How did I come to participate in this dispute? I have no background in survey research and no expertise in Iraq. But I do make a habit of reading blogs written by smart people with different views from my own. Indeed, there is no better way to test your beliefs than to confront the best proponents of alternate theories. To that end, I read Tim Lambert's blog Deltoid. Lambert has defended the Lancet surveys extensively and, for the most part, his defense is correct. Indeed, the Lancet authors have benefited from the mistakes of many of their critics.

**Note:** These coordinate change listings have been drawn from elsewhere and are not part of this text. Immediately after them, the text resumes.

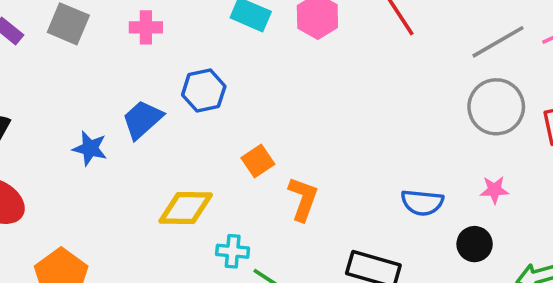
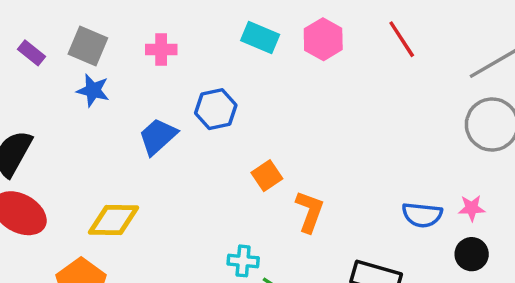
blue star: (90, 148) -> (93, 90), moved
pink star: (494, 190) -> (472, 208), moved
yellow diamond: (186, 208) -> (113, 220), moved

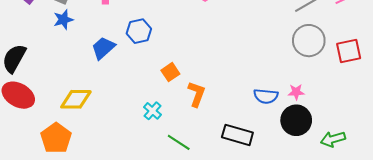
blue star: (93, 90) -> (63, 20), turned -30
black circle: (472, 254) -> (296, 120), size x1.5
cyan cross: (243, 261) -> (153, 111), moved, turned 36

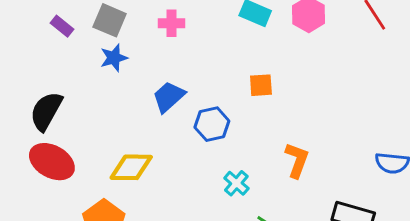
blue hexagon: (139, 31) -> (212, 124), moved
orange square: (170, 72) -> (261, 85), moved, turned 30

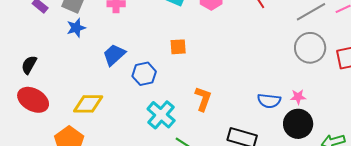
black semicircle: (46, 111) -> (29, 65), size x0.7
cyan cross: (236, 183) -> (161, 115), size x1.6

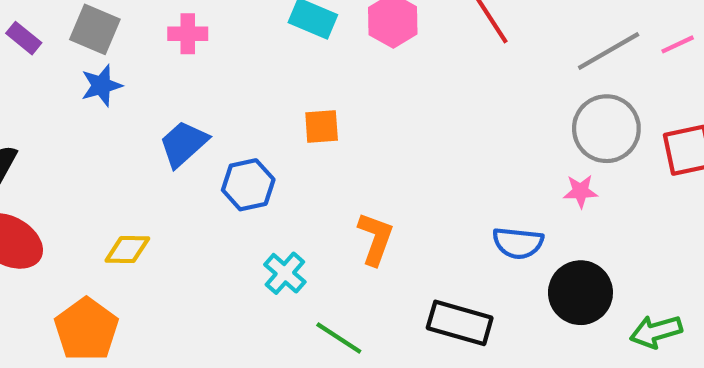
pink star: (298, 97) -> (580, 191), moved
yellow diamond: (88, 104) -> (127, 249), size x0.7
cyan cross: (161, 115) -> (285, 273), size x0.7

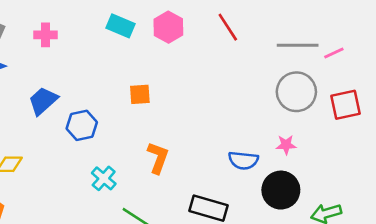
pink line: (678, 44) -> (334, 53), moved
gray line: (609, 51) -> (298, 45), turned 30
orange square: (322, 126) -> (140, 94), moved
pink star: (580, 191) -> (286, 145), moved

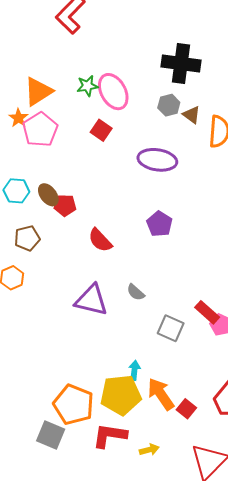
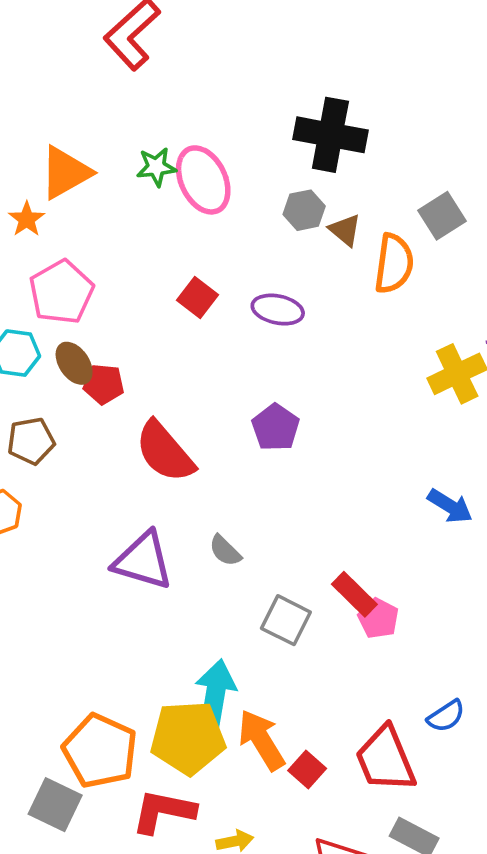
pink pentagon: (40, 130) -> (61, 292), moved
red square: (101, 130) -> (197, 298), moved
purple ellipse: (157, 160) -> (278, 310), size x0.7
red semicircle: (100, 240) -> (165, 452), size x1.4
cyan arrow: (134, 370) -> (215, 694), size x1.8

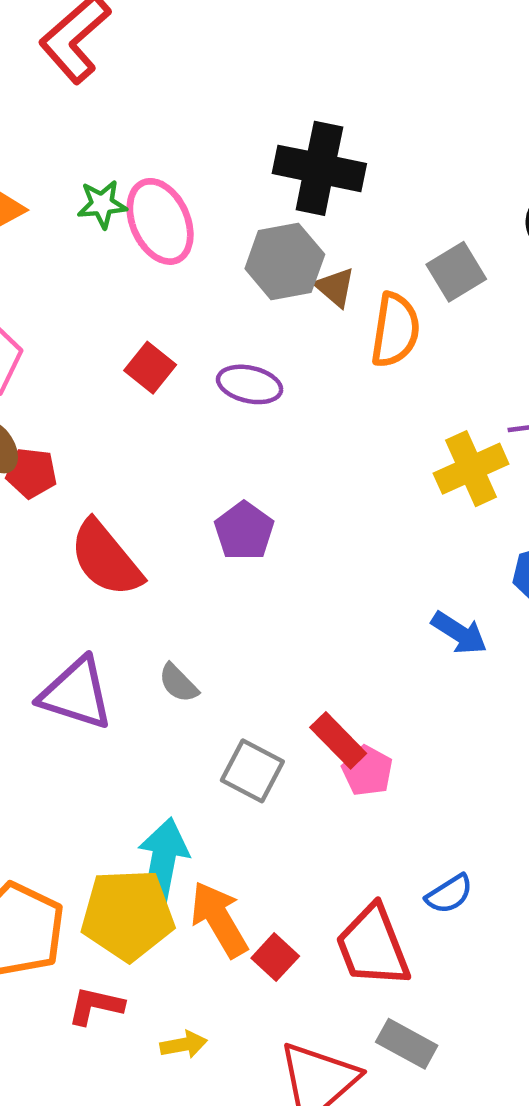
gray hexagon: (304, 210) -> (285, 262), size x1.5
red L-shape: (163, 811) -> (96, 1006), size x0.7

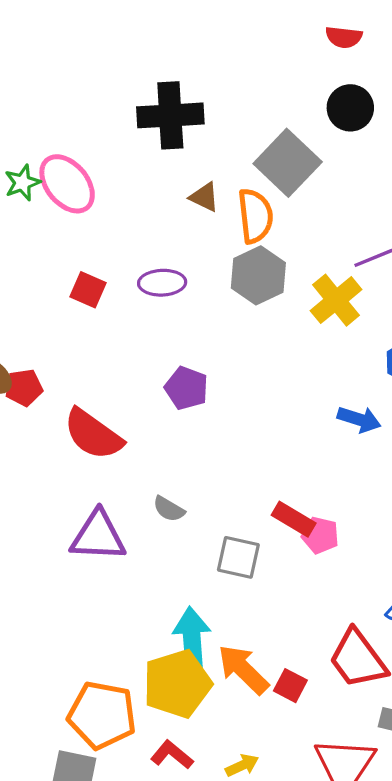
gray hexagon: (285, 262) -> (258, 275), moved
gray square: (456, 272) -> (288, 163), size x1.5
red L-shape: (96, 1006) -> (172, 755), turned 42

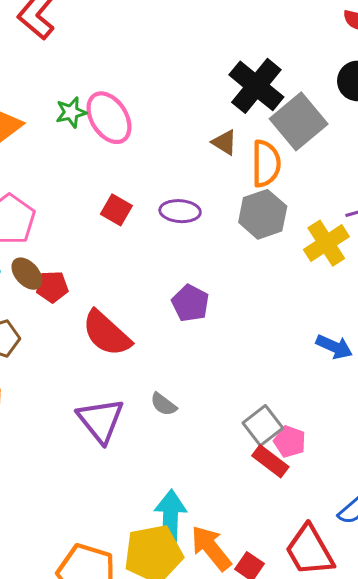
black cross: (170, 115) -> (256, 86), moved, turned 36
red rectangle: (294, 519) -> (270, 461), moved
purple triangle: (98, 536) -> (101, 420), turned 42
gray square: (238, 557) -> (263, 425), moved, turned 33

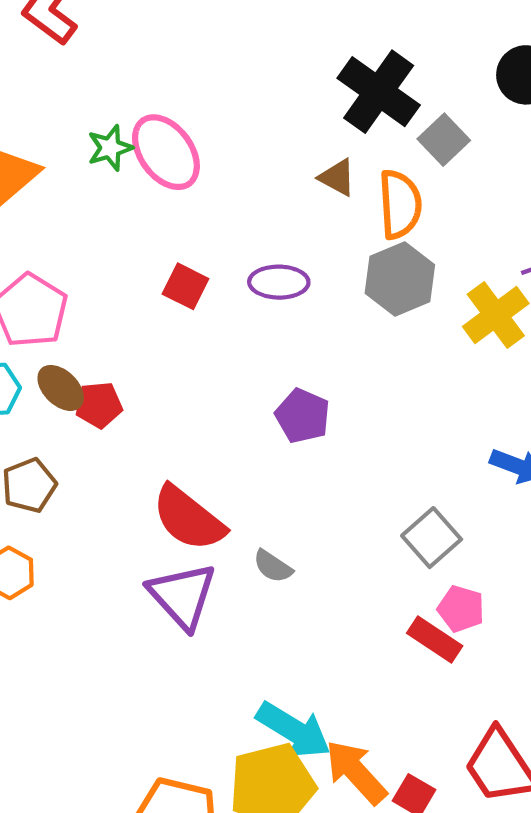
gray square: (299, 121) -> (444, 140), size x0.6
red semicircle: (106, 333) -> (188, 518), moved
gray square: (263, 425) -> (432, 538), moved
cyan arrow: (170, 517) -> (294, 730), turned 123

Yet just because many of the Lancet critics have been wrong does not mean that the articles themselves are correct. My first reaction to L1 was that its confidence interval for excess deaths, 8,000 to 194,000, was suspiciously close to zero. Every good statistician is skeptical of a result which just barely rejects what researchers call the "null hypothesis," in this case that mortality in Iraq was unchanged after the invasion. A small change in the model assumptions could easily make the effect go away. Since it was obvious that the Lancet authors had political motivations/ambitions (Roberts ran for Congress in 2006), I thought that they were probably guilty of cherry-picking their model, at least to some extent. They would not be the first researchers to do so.
Yet these suspicions were, for me, overwhelmed by my disgust with the behavior of the authors and their supporters. Although they provided some summary data for L1, they refused to pulge the household-level data and computer code that would help outside researchers (like me) to replicate their results. This is not the way that scientist ought to act.
In August, I made a presentation at the annual meeting of the American Statistical Association which argued that the results of the first Lancet survey were internally inconsistent. The technical details are opaque at best but the implication is that the authors purposely presented their data (by including outlier data from Falluja in some parts of the analysis and excluding it elsewhere) to mislead. Specifically, the 8,000 to 194,000 confidence interval is claimed to be "conservative" because it excludes the carnage in Falluja. I show that including Falluja would have widened the confidence interval enough to include zero, thereby not allowing the authors to reject the null hypothesis of no increase in mortality.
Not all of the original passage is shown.